Start of INFORMATION SUPPLIED

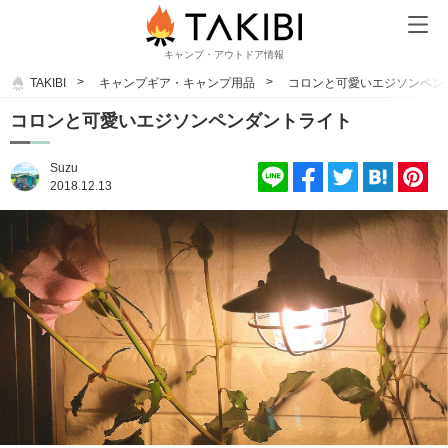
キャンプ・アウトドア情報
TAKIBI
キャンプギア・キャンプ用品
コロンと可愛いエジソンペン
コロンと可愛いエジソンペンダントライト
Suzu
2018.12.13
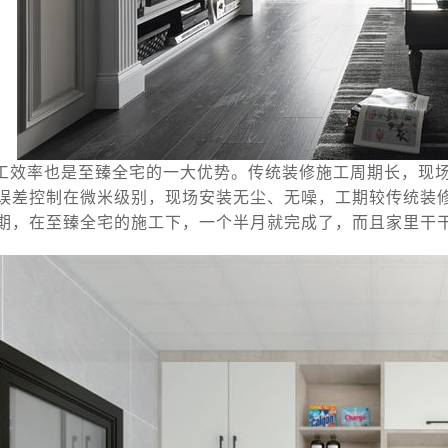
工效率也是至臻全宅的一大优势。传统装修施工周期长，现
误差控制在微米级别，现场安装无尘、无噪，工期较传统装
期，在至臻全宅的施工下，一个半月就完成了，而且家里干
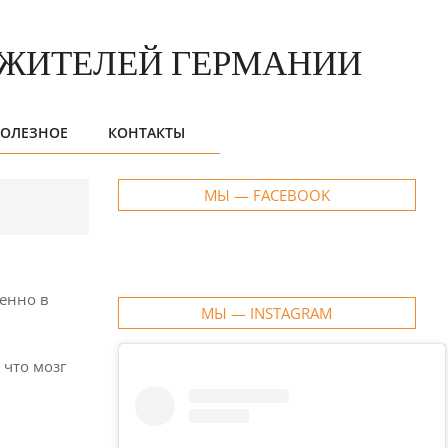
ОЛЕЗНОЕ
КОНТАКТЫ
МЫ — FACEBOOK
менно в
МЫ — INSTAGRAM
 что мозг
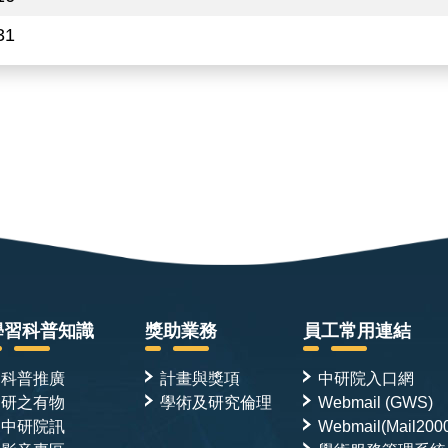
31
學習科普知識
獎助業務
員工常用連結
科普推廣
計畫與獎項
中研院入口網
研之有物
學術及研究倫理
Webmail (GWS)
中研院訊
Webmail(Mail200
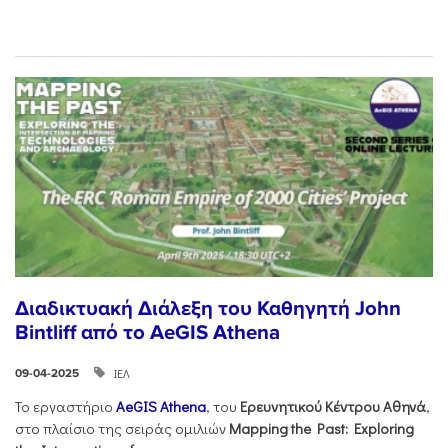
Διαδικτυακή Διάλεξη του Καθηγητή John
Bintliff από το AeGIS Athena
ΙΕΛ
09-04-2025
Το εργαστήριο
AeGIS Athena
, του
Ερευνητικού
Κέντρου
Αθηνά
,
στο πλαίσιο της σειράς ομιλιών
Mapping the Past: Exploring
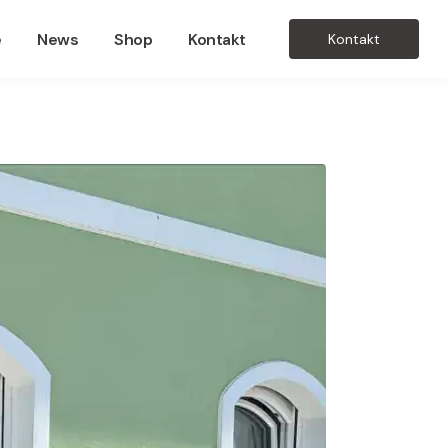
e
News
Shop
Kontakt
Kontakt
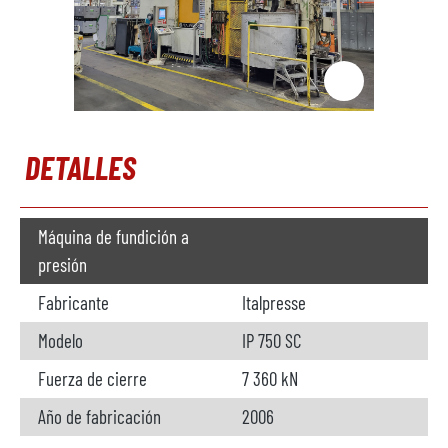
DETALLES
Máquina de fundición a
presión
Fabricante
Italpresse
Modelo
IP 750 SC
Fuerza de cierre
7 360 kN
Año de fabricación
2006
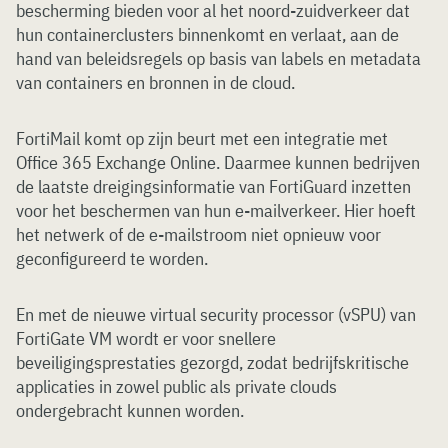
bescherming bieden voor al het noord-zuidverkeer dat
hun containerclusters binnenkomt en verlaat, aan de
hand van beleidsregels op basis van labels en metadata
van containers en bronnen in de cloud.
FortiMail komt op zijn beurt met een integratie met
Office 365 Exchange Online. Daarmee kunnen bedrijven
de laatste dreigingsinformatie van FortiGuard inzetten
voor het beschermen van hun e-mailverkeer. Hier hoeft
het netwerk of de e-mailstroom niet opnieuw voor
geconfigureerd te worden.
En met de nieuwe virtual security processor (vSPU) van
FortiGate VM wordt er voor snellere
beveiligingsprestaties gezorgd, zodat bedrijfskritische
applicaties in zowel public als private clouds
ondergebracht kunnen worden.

End of INFORMATION SUPPLIED

:: YOUR GOAL ::
Exactly as written, set down each line of the records, leaving out the pictures.

:: SOLUTION FOR THIS TASK ::
キャンプ・アウトドア情報
TAKIBI
キャンプギア・キャンプ用品
コロンと可愛いエジソンペン
コロンと可愛いエジソンペンダントライト
Suzu
2018.12.13
工效率也是至臻全宅的一大优势。传统装修施工周期长，现
误差控制在微米级别，现场安装无尘、无噪，工期较传统装
期，在至臻全宅的施工下，一个半月就完成了，而且家里干
ОЛЕЗНОЕ
КОНТАКТЫ
МЫ — FACEBOOK
менно в
МЫ — INSTAGRAM
 что мозг
31
學習科普知識
獎助業務
員工常用連結
科普推廣
計畫與獎項
中研院入口網
研之有物
學術及研究倫理
Webmail (GWS)
中研院訊
Webmail(Mail200
Διαδικτυακή Διάλεξη του Καθηγητή John
Bintliff από το AeGIS Athena
ΙΕΛ
09-04-2025
Το εργαστήριο
AeGIS Athena
, του
Ερευνητικού
Κέντρου
Αθηνά
,
στο πλαίσιο της σειράς ομιλιών
Mapping the Past: Exploring
e
News
Shop
Kontakt
Kontakt
DETALLES
Máquina de fundición a
presión
Fabricante
Italpresse
Modelo
IP 750 SC
Fuerza de cierre
7 360 kN
Año de fabricación
2006
bescherming bieden voor al het noord-zuidverkeer dat
hun containerclusters binnenkomt en verlaat, aan de
hand van beleidsregels op basis van labels en metadata
van containers en bronnen in de cloud.
FortiMail komt op zijn beurt met een integratie met
Office 365 Exchange Online. Daarmee kunnen bedrijven
de laatste dreigingsinformatie van FortiGuard inzetten
voor het beschermen van hun e-mailverkeer. Hier hoeft
het netwerk of de e-mailstroom niet opnieuw voor
geconfigureerd te worden.
En met de nieuwe virtual security processor (vSPU) van
FortiGate VM wordt er voor snellere
beveiligingsprestaties gezorgd, zodat bedrijfskritische
applicaties in zowel public als private clouds
ondergebracht kunnen worden.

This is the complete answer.